Et qu’a-t-il fait de ces lectures ? « Le fracas du verre cassé fut agréable à Arthur : il synthétisait toute l’anarchie qui était en lui ; c’était le bruit le plus convenable, le plus à propos pour accompagner la fin du monde et la sienne propre. » Du pur jus de grenade à fragmentation. Quand un gars jette sa pinte à la volée dans la vitrine d’un magasin de pompes funèbres – joli symbole –, fait irruption toute la frustration des buveurs à l’heure où la cloche annonce la fermeture.

Le récit de l’arrestation de l’ivrogne, quand la foule hésite entre fatalité et haine viscérale de l’uniforme, sent fort le vécu. En bande-son, on pose sur la platine le Dirty Old Town des Pogues.

Sillitoe et son antihéros ont grandi à Nottingham, terre de légendaires hors-la-loi. Back to no future : en 1989, des mamies venues de Liverpool à Londres pour manifester leur rejet de la très injuste Poll-Tax, brandiront une banderole : « Come back Robin Hood  ! », puisant joyeusement dans une histoire encore plus ancienne que les théories de l’émancipation des XIXe et XXe siècles. Saturday night & Sunday morning a brillamment – et bruyamment – exprimé cela. À pleine page, l’auteur se fait passeur d’une culture working class réfractaire à la morale bourgeoise. Une colère sourde transporte le lecteur à travers les époques, comme quand Maggie Thatcher déclarera la guerre aux mineurs – ces gueules noires dont le common sense toisait la bonne société british avec autant de dédain et de fierté que celle-ci les regardait avec crainte et mépris.

L’attitude du jeune ouvrier face aux cadences, aux petits chefs ou aux délégués syndicaux est racontée du dedans, loin des clichés que véhiculent les idéologies ou les préjugés de classe. Question refus du travail, les cousins d’Arthur, déserteurs, vagabonds et chapardeurs pendant la Seconde Guerre mondiale et après, sont les jusqu’au-boutistes de la famille, dignes héritiers des Ranters et les Diggers1 de la révolution anglaise – façon rebelle sans cause.

Tendre et crue à la fois, la relation du jeune homme à ses amoureuses – souvent des femmes mariées – oscille entre séduction, filouterie et complicité dans l’étreinte comme dans la beuverie.
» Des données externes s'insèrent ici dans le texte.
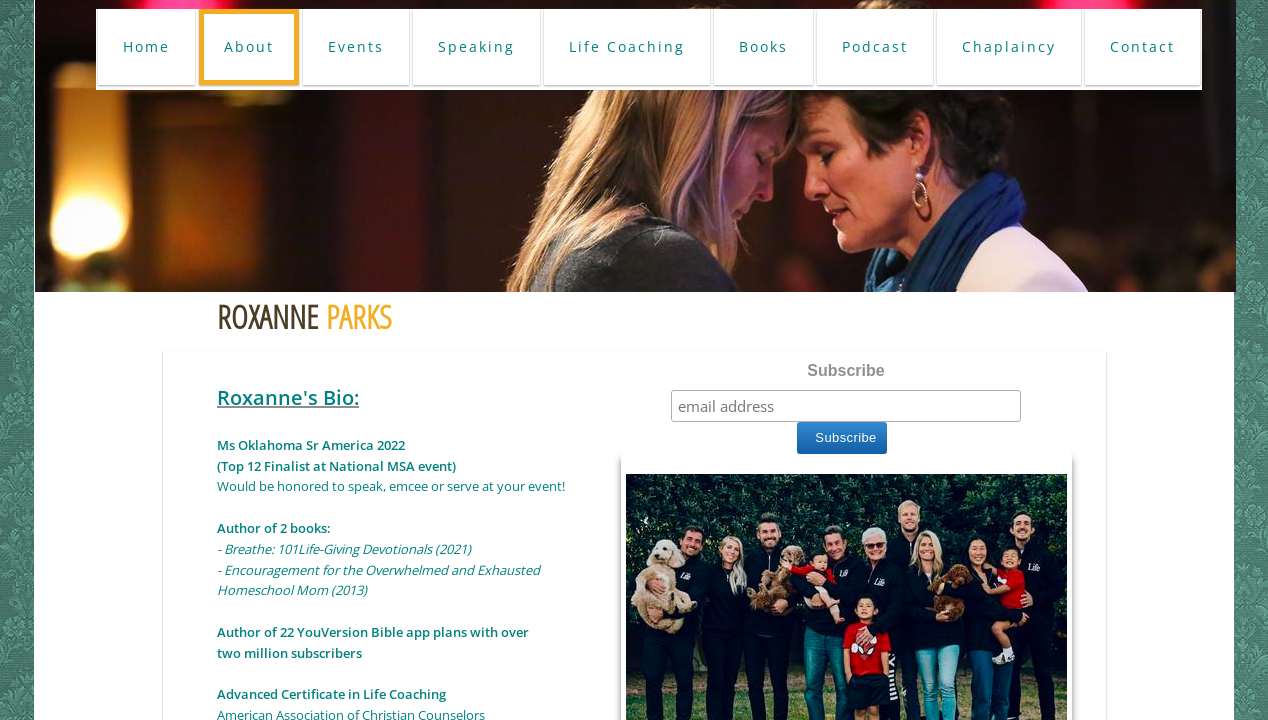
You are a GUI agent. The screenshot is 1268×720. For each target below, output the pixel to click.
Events (356, 46)
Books (763, 46)
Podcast (875, 46)
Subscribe (845, 370)
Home (146, 46)
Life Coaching (627, 46)
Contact (1142, 46)
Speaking (476, 46)
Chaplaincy (1009, 46)
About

Le récit de l’avortement de Brenda, quand Arthur accompagne son amante pour une séance de sorcellerie éthylique aux mains d’une faiseuse d’anges furieusement braquée contre les mecs, est si scandaleux qu’il sera zappé lors de l’adaptation du bouquin au cinéma.

Comme son contemporain US le white trash Hubert Selby Jr., c’est un enrôlement outre-mer et la tuberculose qui ont poussé Sillitoe à écrire. Mais à la différence des personnages de Last exit to Brooklyn, qui sortira outre-Atlantique en 1964, le vigoureux amoralisme d’Arthur le préserve du sentiment de culpabilité. Autodestructeurs, les personnages de Selby, puritain tourmenté, payent cher leurs excès. Arthur, lui, même s’il brûle sa jeunesse sans compter, a soif de connaître la suite, d’aller de l’avant. D’ailleurs, le roman sauvage de Sillitoe précède de quelques mois la publication d’une nouvelle devenue célèbre : La Solitude du coureur de fond, monologue rageur d’un ado envoyé en maison de redressement – L’Homme révolté version bad boy.

Alan Sillitoe fut tout naturellement membre des Angry Young Men. Comme l’Internationale lettriste, ce groupe informel voulait fusionner art et révolte juvénile. Et tapait dur, d’abord à droite, puis à gauche, sur le capitalisme autant que sur le communisme d’État. Ce faisant, il annonçait le situationnisme de King Mob et les sarcasmes anars de la revue Class War. Romancier et poète inclassable mort à 82 ans, Sillitoe comparait son taf à celui du mineur de fond. Do you dig it ?

Bruno Le Dantec

Alan Sillitoe, Samedi soir, dimanche matin, traduction d’Henri Delgove, collection Lampe-tempête, éd. L’échappée, 2019.


1 Les Divagateurs, Bêcheux et autres Niveleurs radicalisèrent la révolution anglaise (XVIIe siècle) par leurs discours millénaristes.